В один из четвергов они встречаются снова. Над очерченными худобой скулами тонут тени, выстуженные январём волны плещутся в глазах, будто в зеркале. На том самом пляже Уилл бывал каждую неделю, и всё это время ждал, а теперь, отыскав, понятия не имеет, что и как следует говорить.
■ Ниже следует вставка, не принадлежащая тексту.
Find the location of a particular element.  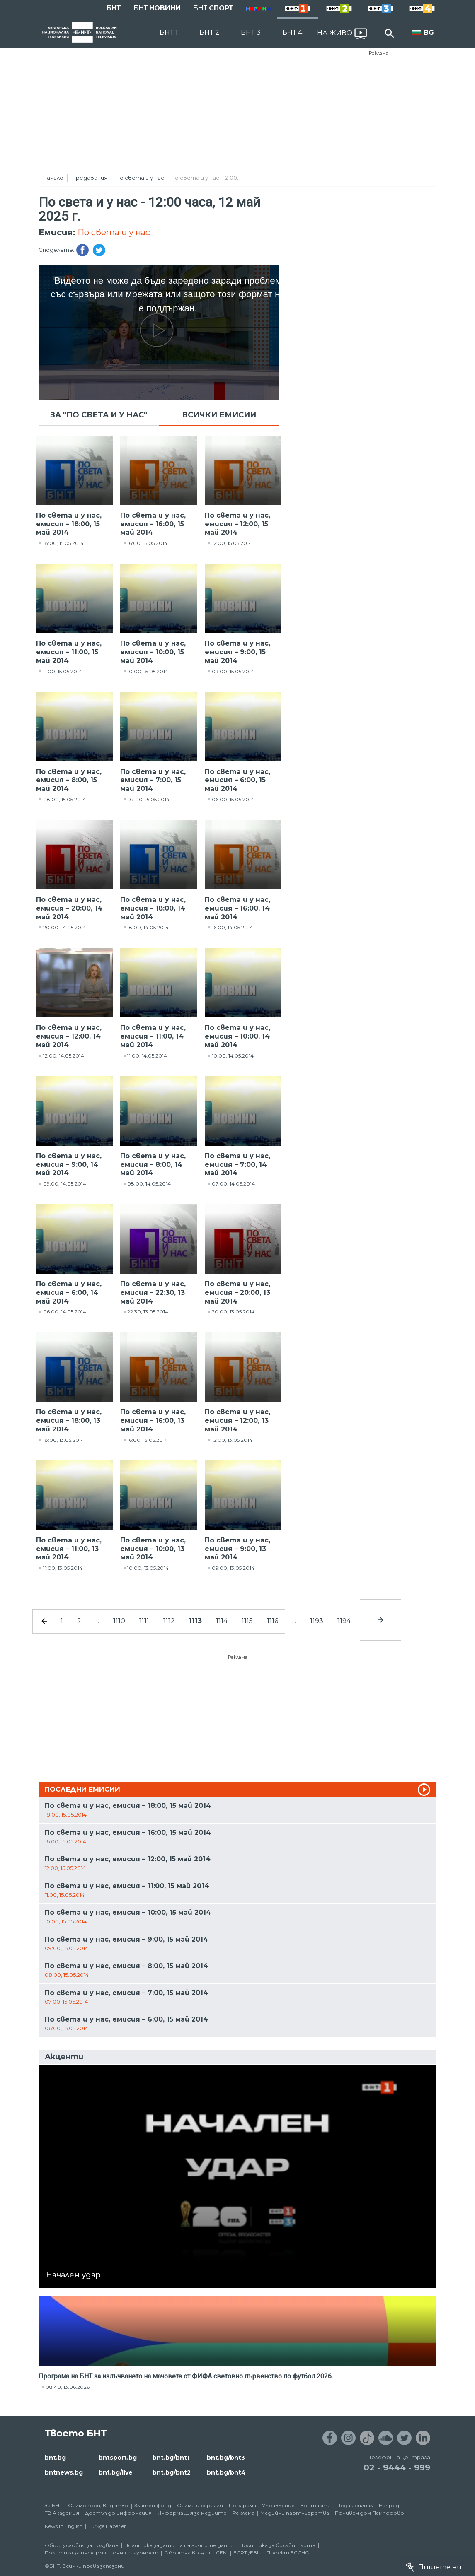

Достъп до информация is located at coordinates (118, 2513).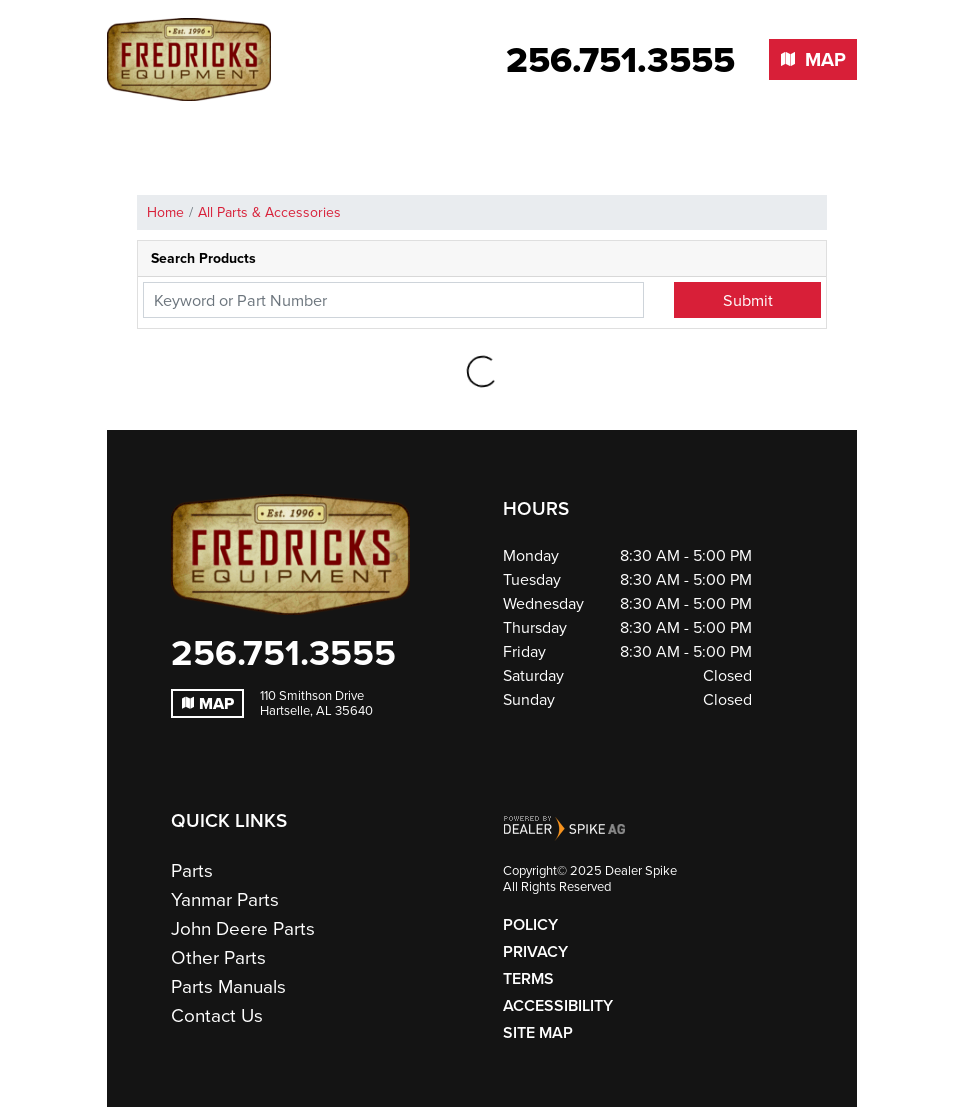 Image resolution: width=964 pixels, height=1107 pixels. Describe the element at coordinates (217, 1015) in the screenshot. I see `Contact Us` at that location.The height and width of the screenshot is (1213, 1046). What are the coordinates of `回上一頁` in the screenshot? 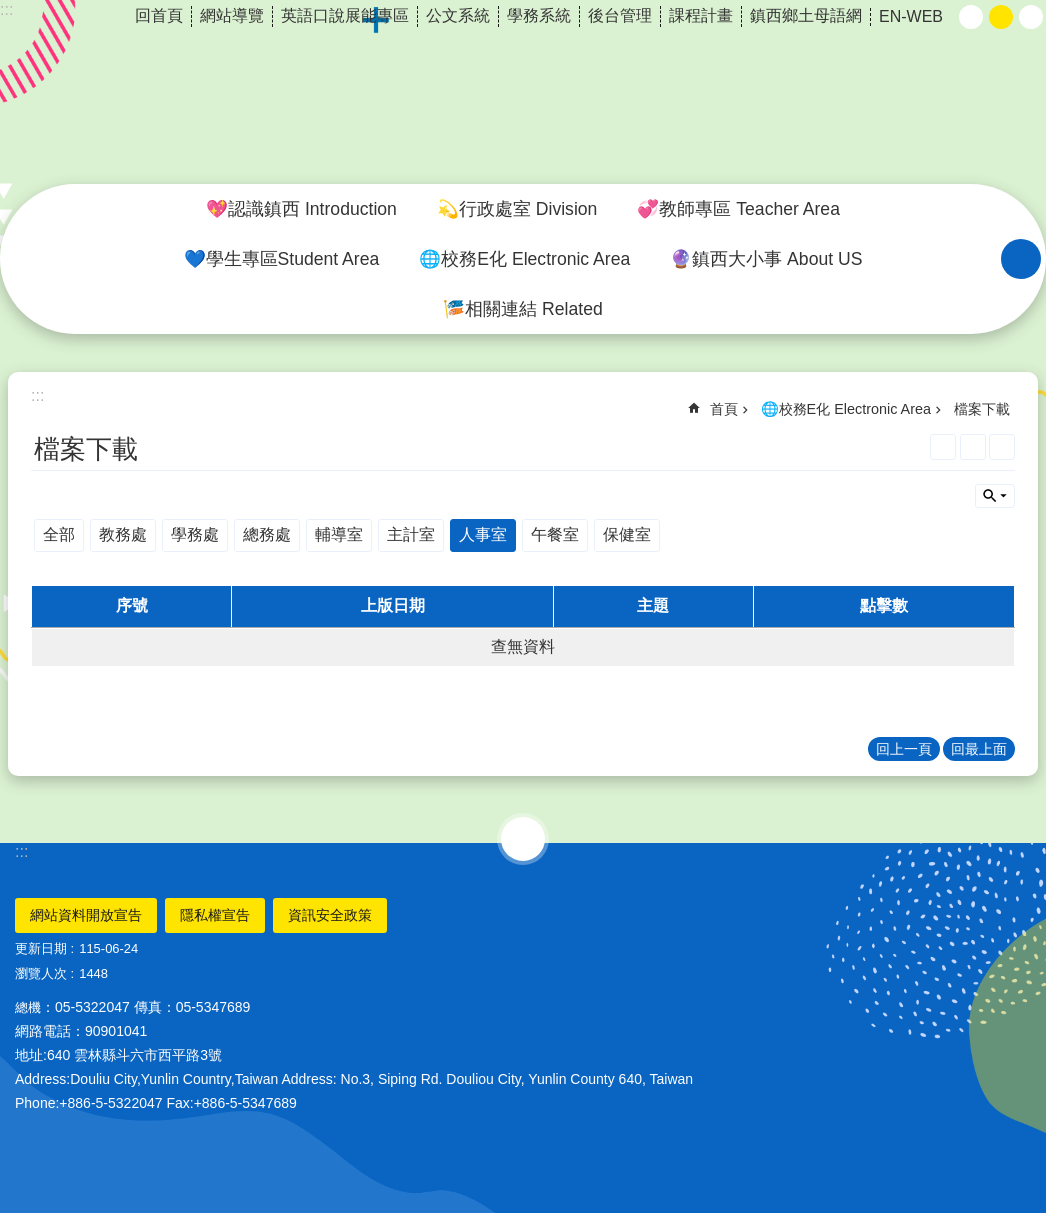 It's located at (904, 749).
Ламаник смотрит на него неотрывно. Лезет в карман за сигаретами, озябшими пальцами с трудом достаёт зажигалку. Сигарета, едва докуренная до половины, остаётся тлеть огненной точкой в сырых балтиморских сумерках, когда Уилл делает шаг навстречу и обнимает, ни слова не говоря. Вдыхает запах моря и табака от сбившихся непослушными кудрями волос, сжимает в руках совсем худое, хрупкое тело, тычется губами куда придётся — в волосы, лоб чуть правее звёздного рисунка, по виску и заострённой скуле, в плечевой шов не по погоде тонкого пальто. Ламаник крупно вздрагивает перед тем, как прижаться к нему, и задыхается, кажется, жмурится, роняет сигарету в набегающую к самым ногам волну, а Уилл предпочитает не замечать — так безопаснее. Для всех, хотя в первую очередь — для него самого, но он, смертельно уставший, считает эту причину достаточной.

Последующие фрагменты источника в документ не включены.